By Adedapo Adesanya
Nigeria’s inflation rate will drop to 24.8 per cent in 2024, and the Gross Domestic Product (GDP) is expected to expand by 3.3 per cent in the same year, the World Bank has revealed.
In its latest report released on Monday, the Bretton Wood institution said this would happen as inflation cooled in the Sub-Saharan part of Africa, where Nigeria belongs.
According to the most recent data from the National Bureau of Statistics (NBS), inflation increased by 31.7 per cent in February from 29.9 per cent recorded in January.
“Inflation is cooling in most Sub-Saharan African economies but remains high. The median inflation in the region is projected to fall from 7.1 per cent in 2023 to 5.1 per cent in 2024 and 5 per cent in 2025–26.
“The normalization of global supply chains, steady decline of commodity prices, and impacts of monetary tightening and fiscal consolidation are contributing to a lower rate of inflation in the region,” the World Bank stated.
Business Post recalls that the Governor of the Central Bank of Nigeria (CBN), Mr Yemi Cardoso, projected that inflation should moderate to 21.4 per cent this year.
In the report released yesterday, the World Bank cut down its economic growth forecast for the country for 2025 to 2026 by 0.1 per cent to 3.6 per cent from its January projection of 3.7 per cent.
“Growth in Nigeria is projected at 3.3 per cent in 2024 and 3.6 per cent in 2025–26 as macroeconomic and fiscal reforms gradually start to yield results,” it added.
“A more stable macroeconomic environment, as the reforms’ initial shock dissipates, will lead to sustained but still slow growth of the non-oil economy.

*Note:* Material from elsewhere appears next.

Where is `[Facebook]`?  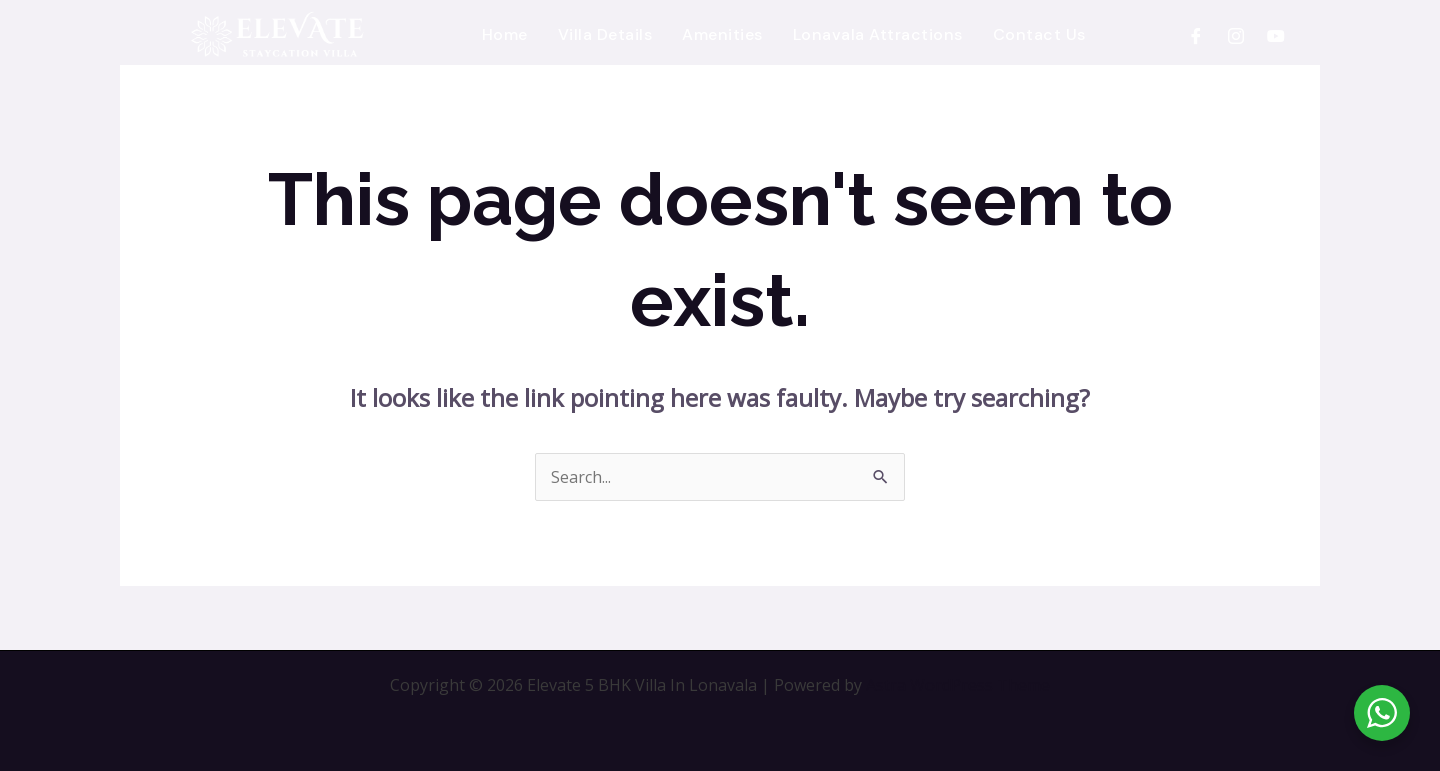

“The oil sector is expected to stabilize with recovery in production and slightly lower prices. Structural reforms will be needed to foster higher growth.
“Average inflation will remain elevated at 24.8 per cent in 2024, although it is expected to ease gradually to 15.1 per cent by 2026 on the back of monetary policy tightening and exchange rate stabilization,” it further said.

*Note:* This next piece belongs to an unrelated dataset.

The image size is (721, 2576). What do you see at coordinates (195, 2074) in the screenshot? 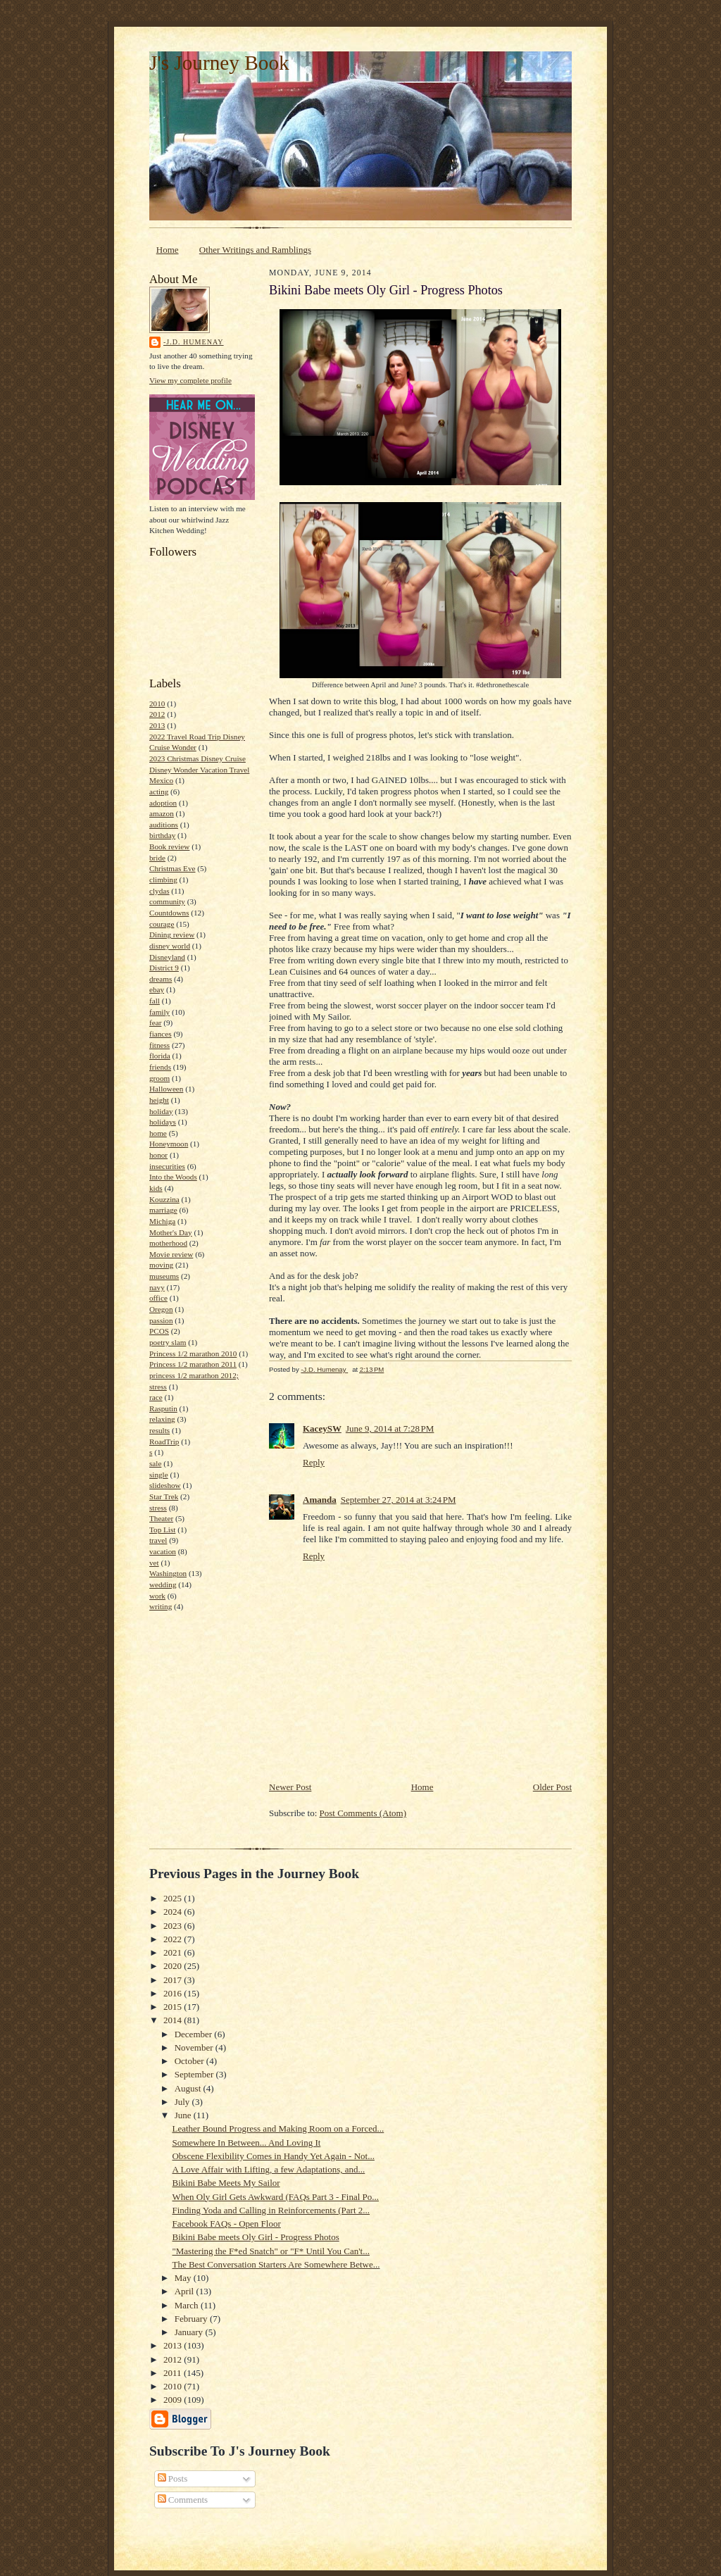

According to the World Bank, food inflation and the weakening of domestic currencies are still major drivers of inflation across countries in the Sub-Saharan Africa region.
“By February 2024, about one-third of the Sub-Saharan African countries with monthly available food price information (14 of 40 countries) had double-digit year-on-year rates of food inflation, with the fastest increases experienced in Ethiopia, Malawi, Nigeria, Sierra Leone, and Zimbabwe.”
It also noted that the rate of poverty reduction in the region is slow and that Nigeria and the Democratic Republic of Congo account for one in three of those living in extreme poverty.
“The region also faces the triple challenges of high extreme poverty, high inequality, and low transmission of growth to poverty reduction.
“The speed of poverty reduction has decreased tremendously since 2014. The rate of reduction was 3.1 per cent between 2010 and 2014, subsequently decreasing to 1.2 per cent between 2014 and 2019,” the World Bank said.
“In contrast, the rest of the world reduced extreme poverty on average by 9.2 per cent per year within the same time horizon, suggesting that the African region is falling further behind.
“In addition, there is substantial regional heterogeneity in where the poor are with Nigeria and the Democratic Republic of Congo accounting for one in three of those living in extreme poverty,” it stated, adding that the region can accelerate growth and poverty reduction substantially by tackling inequality, specifically structural inequality.